Your objective: Reproduce only what runs from the line containing "2019, il ne" to the line containing "PELICULAS RECIENTES" in the records below, inclusive. Keep it exact, and keep the pictures out.

[Given information]

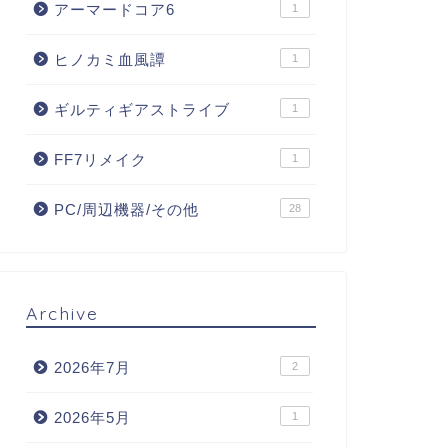
アーマードコア6
1
ヒノカミ血風譚
1
ギルティギアストライブ
1
FF7リメイク
1
PC/周辺機器/その他
28
Archive
2026年7月
2
2026年5月
1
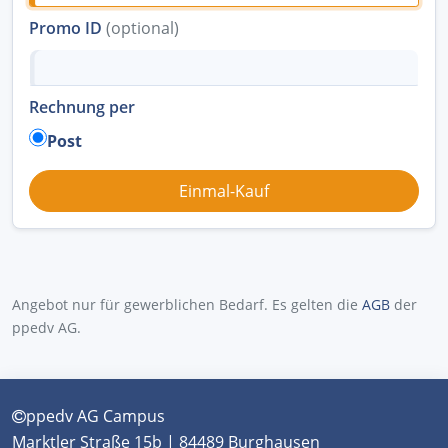
Promo ID
(optional)
Rechnung per
Post
Angebot nur für gewerblichen Bedarf. Es gelten die
AGB
der
ppedv AG.
ppedv AG Campus
Marktler Straße 15b | 84489 Burghausen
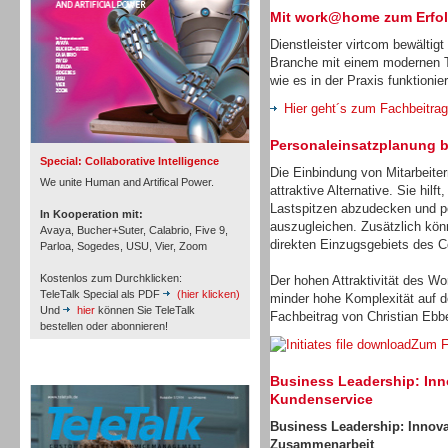
Mit work@home zum Erfo
Dienstleister virtcom bewältig
Branche mit einem modernen Te
wie es in der Praxis funktionier
Inbound
Hier geht´s zum Fachbeitrag
Personaleinsatzplanung be
Special: Collaborative Intelligence
Die Einbindung von Mitarbeiter
We unite Human and Artifical Power.
attraktive Alternative. Sie hil
Lastspitzen abzudecken und per
In Kooperation mit:
auszugleichen. Zusätzlich kön
Avaya, Bucher+Suter, Calabrio, Five 9,
direkten Einzugsgebiets des Co
Parloa, Sogedes, USU, Vier, Zoom
Kostenlos zum Durchklicken:
Der hohen Attraktivität des W
TeleTalk Special als PDF
(hier klicken)
minder hohe Komplexität auf d
Und
hier
können Sie TeleTalk
Fachbeitrag von Christian Ebbe
bestellen oder abonnieren!
Zum F
TeleTalk Archiv
Inbound
Business Leadership: Inn
Kundenservice
Business
Leadership: Innovat
Zusammenarbeit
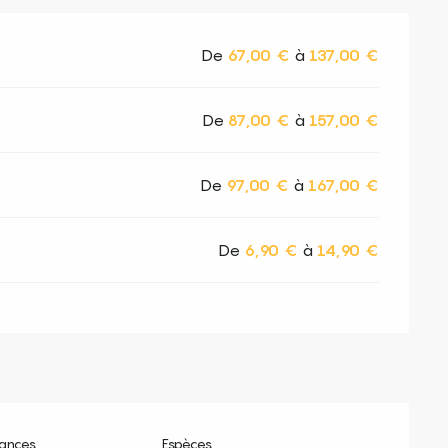
De
67,00 €
à
137,00 €
De
87,00 €
à
157,00 €
De
97,00 €
à
167,00 €
De
6,90 €
à
14,90 €
ances
Espèces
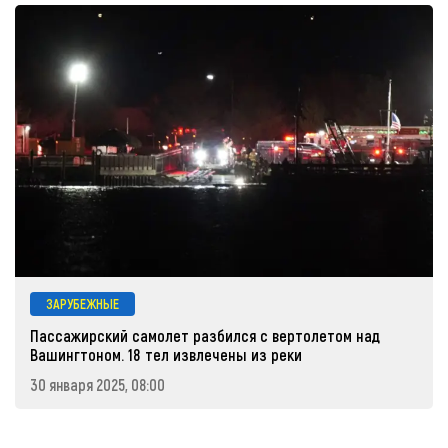
ЗАРУБЕЖНЫЕ
Пассажирский самолет разбился с вертолетом над
Вашингтоном. 18 тел извлечены из реки
30 января 2025, 08:00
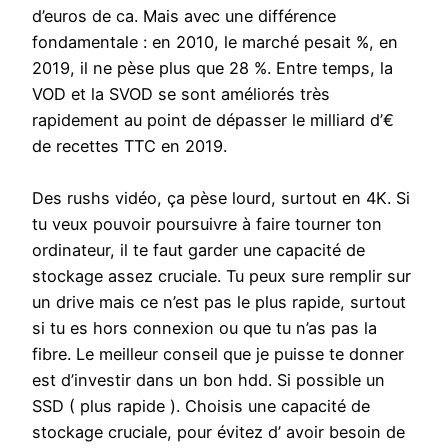
d’euros de ca. Mais avec une différence
fondamentale : en 2010, le marché pesait %, en
2019, il ne pèse plus que 28 %. Entre temps, la
VOD et la SVOD se sont améliorés très
rapidement au point de dépasser le milliard d’€
de recettes TTC en 2019.
Des rushs vidéo, ça pèse lourd, surtout en 4K. Si
tu veux pouvoir poursuivre à faire tourner ton
ordinateur, il te faut garder une capacité de
stockage assez cruciale. Tu peux sure remplir sur
un drive mais ce n’est pas le plus rapide, surtout
si tu es hors connexion ou que tu n’as pas la
fibre. Le meilleur conseil que je puisse te donner
est d’investir dans un bon hdd. Si possible un
SSD ( plus rapide ). Choisis une capacité de
stockage cruciale, pour évitez d’ avoir besoin de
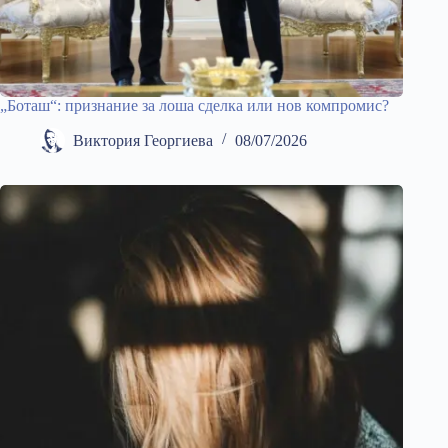
„Боташ“: признание за лоша сделка или нов компромис?
Виктория Георгиева
08/07/2026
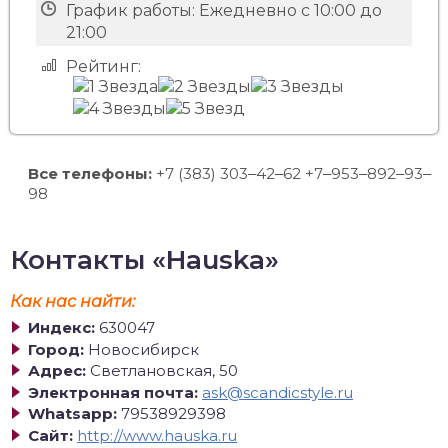
График работы:
Ежедневно с 10:00 до
21:00
Рейтинг:
Все телефоны:
+7 (383) 303‒42‒62 +7‒953‒892‒93‒
98
Контакты «Hauska»
Как нас найти:
Индекс:
630047
Город:
Новосибирск
Адрес:
Светлановская, 50
Электронная почта:
ask@scandicstyle.ru
Whatsapp:
79538929398
Сайт:
http://www.hauska.ru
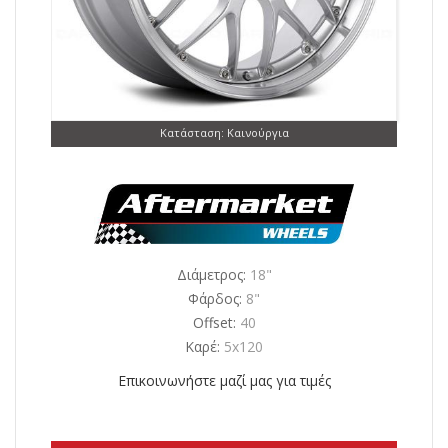
Κατάσταση: Καινούργια
Διάμετρος:
18"
Φάρδος:
8"
Offset:
40
Καρέ:
5x120
Επικοινωνήστε μαζί μας για τιμές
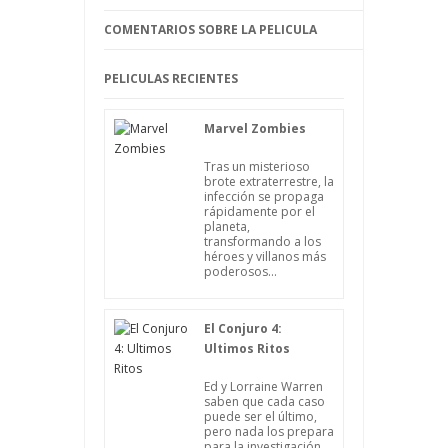
códigos militares de los rusos. Aquí es
COMENTARIOS SOBRE LA PELICULA
donde Nash pierde el juicio por
completo, confundiendo la realidad con
la ficción, por lo que tuvo que alejarse de
PELICULAS RECIENTES
todo para recuperarse.
Marvel Zombies
Tras un misterioso
brote extraterrestre, la
infección se propaga
rápidamente por el
planeta,
transformando a los
héroes y villanos más
poderosos...
El Conjuro 4:
Ultimos Ritos
Ed y Lorraine Warren
saben que cada caso
puede ser el último,
pero nada los prepara
para la investigación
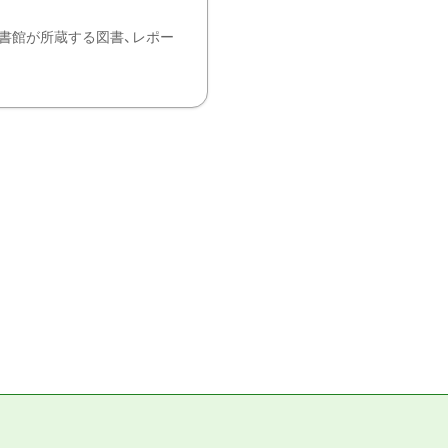
書館が所蔵する図書、レポー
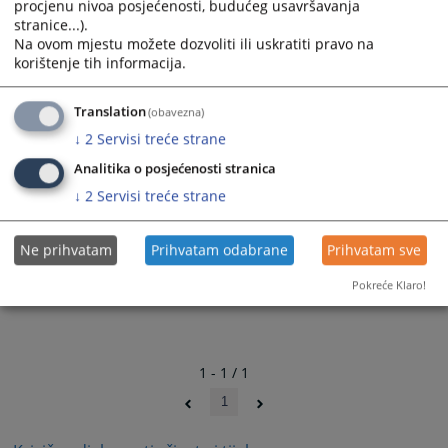
procjenu nivoa posjećenosti, budućeg usavršavanja
stranice...).
Na ovom mjestu možete dozvoliti ili uskratiti pravo na
korištenje tih informacija.
Translation
(obavezna)
↓
2
Servisi treće strane
Analitika o posjećenosti stranica
↓
2
Servisi treće strane
Ne prihvatam
Prihvatam odabrane
Prihvatam sve
Pokreće Klaro!
1 - 1 / 1
1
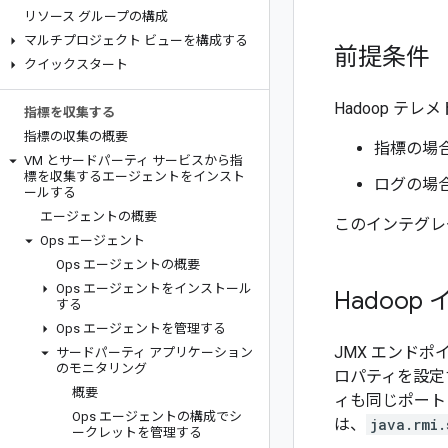
リソース グループの構成
マルチプロジェクト ビューを構成する
前提条件
クイックスタート
Hadoop テ
指標を収集する
指標の収集の概要
指標の場合
VM とサードパーティ サービスから指
標を収集するエージェントをインスト
ログの場合
ールする
エージェントの概要
このインテグレーシ
Ops エージェント
Ops エージェントの概要
Ops エージェントをインストール
Hadoo
する
Ops エージェントを管理する
JMX エンドポ
サードパーティ アプリケーション
のモニタリング
ロパティを設定
概要
ィも同じポート
Ops エージェントの構成でシ
は、
java.rmi.
ークレットを管理する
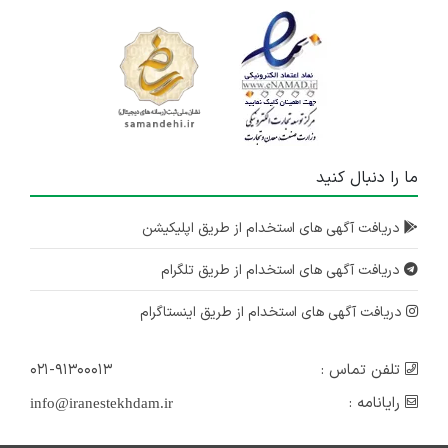
ما را دنبال کنید
دریافت آگهی های استخدام از طریق اپلیکیشن
دریافت آگهی های استخدام از طریق تلگرام
دریافت آگهی های استخدام از طریق اینستاگرام
تلفن تماس :
۰۲۱-۹۱۳۰۰۰۱۳
رایانامه :
info@iranestekhdam.ir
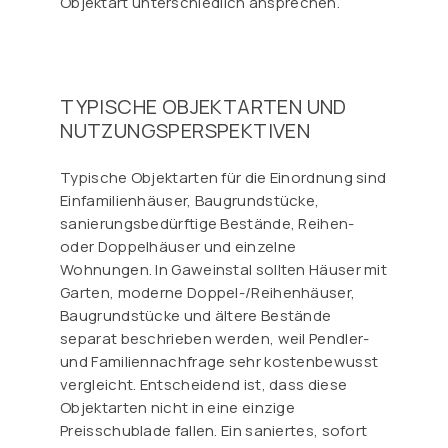
Objektart unterschiedlich ansprechen.
TYPISCHE OBJEKTARTEN UND
NUTZUNGSPERSPEKTIVEN
Typische Objektarten für die Einordnung sind
Einfamilienhäuser, Baugrundstücke,
sanierungsbedürftige Bestände, Reihen-
oder Doppelhäuser und einzelne
Wohnungen. In Gaweinstal sollten Häuser mit
Garten, moderne Doppel-/Reihenhäuser,
Baugrundstücke und ältere Bestände
separat beschrieben werden, weil Pendler-
und Familiennachfrage sehr kostenbewusst
vergleicht. Entscheidend ist, dass diese
Objektarten nicht in eine einzige
Preisschublade fallen. Ein saniertes, sofort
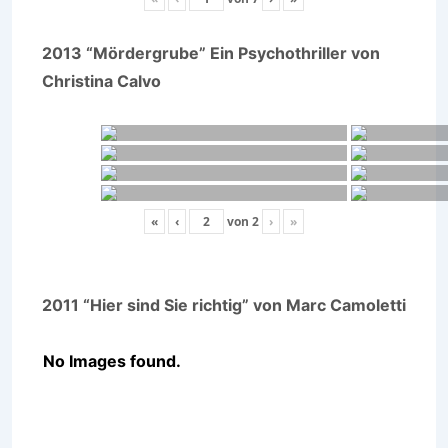
2013 “Mördergrube” Ein Psychothriller von
Christina Calvo
«
‹
von
2
›
»
2011 “Hier sind Sie richtig” von Marc Camoletti
No Images found.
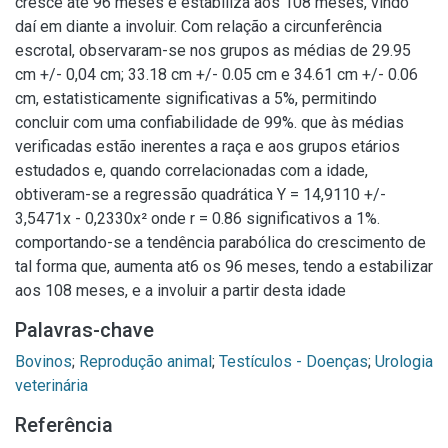
cresce até 96 meses e estabiliza aos 108 meses, vindo
daí em diante a involuir. Com relação a circunferência
escrotal, observaram-se nos grupos as médias de 29.95
cm +/- 0,04 cm; 33.18 cm +/- 0.05 cm e 34.61 cm +/- 0.06
cm, estatisticamente significativas a 5%, permitindo
concluir com uma confiabilidade de 99%. que às médias
verificadas estão inerentes a raça e aos grupos etários
estudados e, quando correlacionadas com a idade,
obtiveram-se a regressão quadrática Y = 14,9110 +/-
3,5471x - 0,2330x² onde r = 0.86 significativos a 1%.
comportando-se a tendência parabólica do crescimento de
tal forma que, aumenta at6 os 96 meses, tendo a estabilizar
aos 108 meses, e a involuir a partir desta idade
Palavras-chave
Bovinos
;
Reprodução animal
;
Testículos - Doenças
;
Urologia
veterinária
Referência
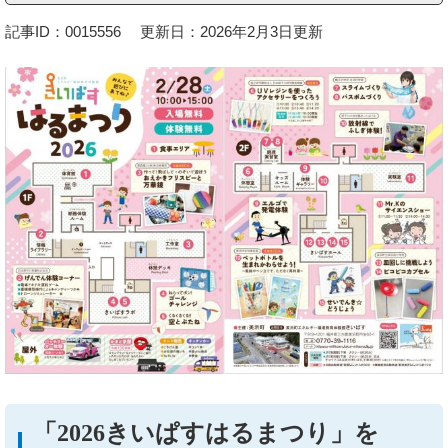
記事ID：0015556
更新日：2026年2月3日更新
「2026きいぱすはるまつり」を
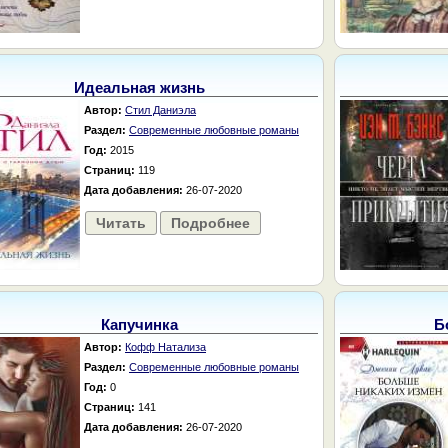
Идеальная жизнь
Автор:
Стил Даниэла
Раздел:
Современные любовные романы
Год:
2015
Страниц:
119
Дата добавления:
26-07-2020
Читать
Подробнее
Капучинка
Б
Автор:
Кофф Натализа
Раздел:
Современные любовные романы
Год:
0
Страниц:
141
Дата добавления:
26-07-2020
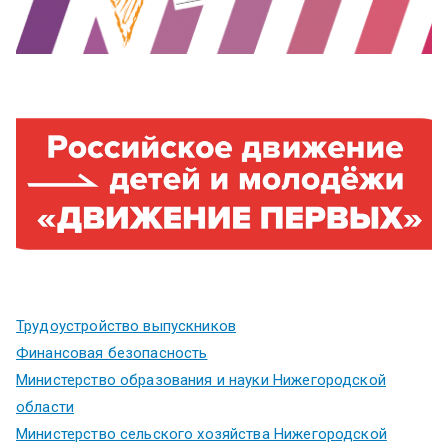
Трудоустройство выпускников
Финансовая безопасность
Министерство образования и науки Нижегородской
области
Министерство сельского хозяйства Нижегородской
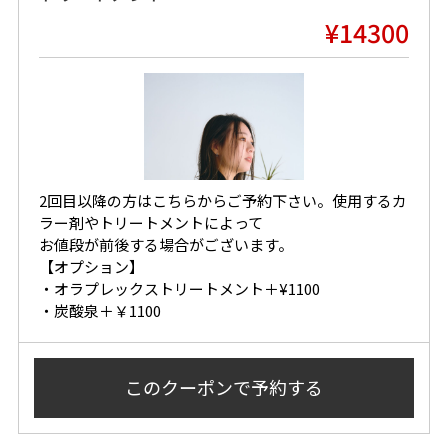
¥14300
2回目以降の方はこちらからご予約下さい。使用するカ
ラー剤やトリートメントによって
お値段が前後する場合がございます。
【オプション】
・オラプレックストリートメント＋¥1100
・炭酸泉＋￥1100
このクーポンで
予約する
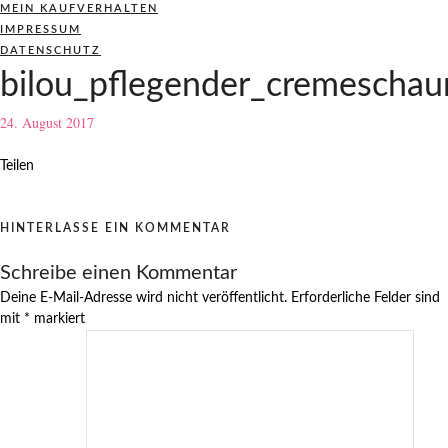
MEIN KAUFVERHALTEN
IMPRESSUM
DATENSCHUTZ
bilou_pflegender_cremeschau
24. August 2017
Teilen
HINTERLASSE EIN KOMMENTAR
Schreibe einen Kommentar
Deine E-Mail-Adresse wird nicht veröffentlicht.
Erforderliche Felder sind
mit
*
markiert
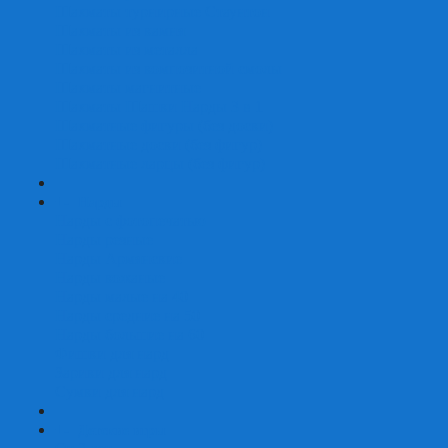
Шахматы турнирные Стаунтон
Шахматы из камня
Шахматы из металла
Шахматы из композитной смолы
Шахматы магнитные
Шахматы Шашки Нарды 3 в 1
Шахматные фигуры (без доски)
Шахматные доски (без фигур)
Шахматные ларцы (без фигур)
+
-
Нарды
Нарды с фотопечатью
Нарды резные
Нарды Армянские
Нарды кожаные
Нарды малые на 40
Нарды средние на 50
Нарды большие на 60
Фишки для нард
Зарики для нард
Сумки для нард
+
-
Детские игры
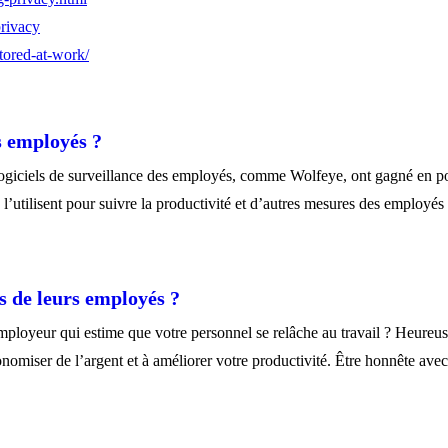
privacy
tored-at-work/
s employés ?
 logiciels de surveillance des employés, comme Wolfeye, ont gagné en 
 l’utilisent pour suivre la productivité et d’autres mesures des employé
ls de leurs employés ?
ployeur qui estime que votre personnel se relâche au travail ? Heureuse
onomiser de l’argent et à améliorer votre productivité. Être honnête av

[/Given information]

Exercise answer:
2019, il ne pèse plus que 28 %. Entre temps, la
VOD et la SVOD se sont améliorés très
rapidement au point de dépasser le milliard d’€
de recettes TTC en 2019.
Des rushs vidéo, ça pèse lourd, surtout en 4K. Si
tu veux pouvoir poursuivre à faire tourner ton
ordinateur, il te faut garder une capacité de
stockage assez cruciale. Tu peux sure remplir sur
un drive mais ce n’est pas le plus rapide, surtout
si tu es hors connexion ou que tu n’as pas la
fibre. Le meilleur conseil que je puisse te donner
est d’investir dans un bon hdd. Si possible un
SSD ( plus rapide ). Choisis une capacité de
stockage cruciale, pour évitez d’ avoir besoin de
„Боташ“: признание за лоша сделка или нов компромис?
Виктория Георгиева
08/07/2026
График работы:
Ежедневно с 10:00 до
21:00
Рейтинг:
Все телефоны:
+7 (383) 303‒42‒62 +7‒953‒892‒93‒
98
Контакты «Hauska»
Как нас найти:
Индекс:
630047
Город:
Новосибирск
Адрес:
Светлановская, 50
Электронная почта:
ask@scandicstyle.ru
Whatsapp:
79538929398
Сайт:
http://www.hauska.ru
Κατάσταση: Καινούργια
Διάμετρος:
18"
Φάρδος:
8"
Offset:
40
Καρέ:
5x120
Επικοινωνήστε μαζί μας για τιμές
códigos militares de los rusos. Aquí es
COMENTARIOS SOBRE LA PELICULA
donde Nash pierde el juicio por
completo, confundiendo la realidad con
la ficción, por lo que tuvo que alejarse de
PELICULAS RECIENTES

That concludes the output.